Tag Archives: Value-added evaluations

Bush/Obama Ed Reform: Victory over Value Add

(I was writing my final article on this era when I realized I hadn’t really focused completely on the history of Value Added Metrics (VAM) in my original coverage of the Obama years. I am saying this because VAM sprites both pro and con are holding me at gunpoint demanding I write an article all about them.)

In 2009, The New Teacher Project’s The Widget Effect declared that schools treated all teachers as interchangeable units, didn’t bother to train new teachers, refused to fire tenured teachers, and worse, gave all teachers high ratings.  99% of teachers got ratings of Proficient or higher! The shame!
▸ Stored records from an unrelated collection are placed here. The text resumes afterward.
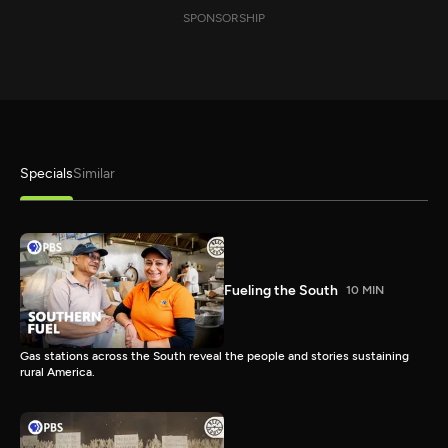
SPONSORSHIP
Specials
Similar
Fueling the South
10 MIN
Gas stations across the South reveal the people and stories sustaining
rural America.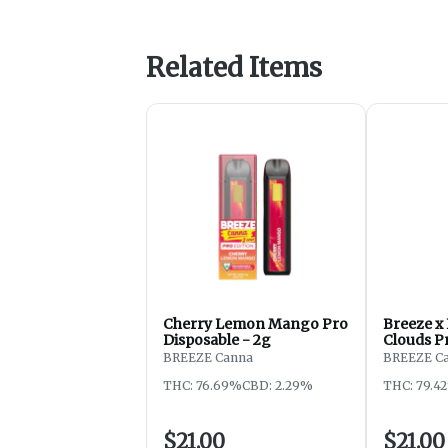
Related Items
Cherry Lemon Mango Pro
Breeze x
Disposable - 2g
Clouds P
2g
BREEZE Canna
BREEZE C
THC: 76.69%
CBD: 2.29%
THC: 79.4
$21.00
$21.00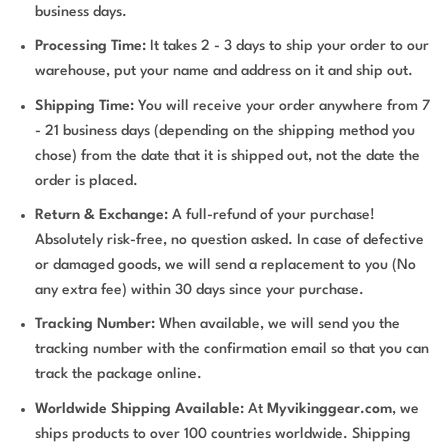
business days.
Processing Time:
It takes 2 - 3 days to ship your order to our
warehouse, put your name and address on it and ship out.
Shipping Time:
You will receive your order anywhere from 7
- 21 business days (depending on the shipping method you
chose) from the date that it is shipped out, not the date the
order is placed.
Return & Exchange:
A full-refund of your purchase!
Absolutely risk-free, no question asked. In case of defective
or damaged goods, we will send a replacement to you (No
any extra fee) within 30 days since your purchase.
Tracking Number:
When available, we will send you the
tracking number with the confirmation email so that you can
track the package online.
Worldwide Shipping Available:
At
Myvikinggear.com
, we
ships products to over 100 countries worldwide. Shipping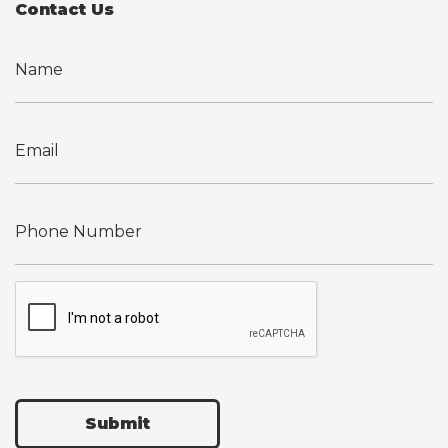
Contact Us
Submit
Mind you, none of these are new declarations, but this paper initiated the argument that allowed Obama and Duncan (as I wrote here)  to demand that states evaluate teachers with student achievement, and that achievement must be test scores. Thus, one of the requirements for a Duncan “waiver” from No Child Left Behind school “program improvement penalities”, which by now were affecting over half of all schools, was that the state must begin evaluating teacher effectiveness using data–just another word for VAM.

Put another way, Obama and Duncan allowed states to escape schoolwide accountability for student test scores by forcing them to agree to teacher accountability for student test scores.
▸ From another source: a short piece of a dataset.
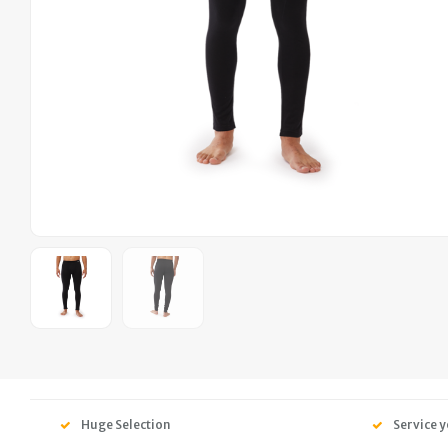
Huge Selection
Service y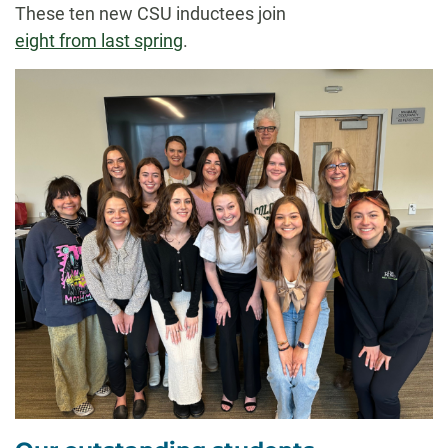
These ten new CSU inductees join
eight from last spring
.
In 2009, 10 states required evaluation to include student achievement metrics. By 2015, 43 states required value-added metrics for evaluation. Most courts agreed that the usually hasty and poorly thought through implementation plans were absurd and unfair, but declined to step in. There were some notable exceptions, as you’ll see. (Note: I wrote a longer opinion of VAM that includes more info.)

From 1% Ineffective to…..?

By now, no one should be surprised to learn that these efforts were a spectacular failure, although rarely reported in just those terms. But by 2019, only 34 states required it, and most other states still requiring them on paper had watered down the impact by dramatically reducing the VAM component, making VAM optional, removing the yearly requirement for teacher evaluations, or allowing schools to design their own metrics.

In the definitive evaluation, Harvard researchers studied 24 states that implemented value-added metrics and learned that principals refused to give teachers bad ratings. In fact, principals would rate teachers lower in confidential ratings than in formal ones, although in either method the average score was a positive evaluation.  When asked, principals said that they felt mean giving the bad results (which suggests they didn’t agree with them). Moreover, many principals worried that if they gave a bad review, the teachers might leave–or worse, force the principal to begin firing procedures. Either way, the principal might end up forced to hire a teacher no better or possibly worse.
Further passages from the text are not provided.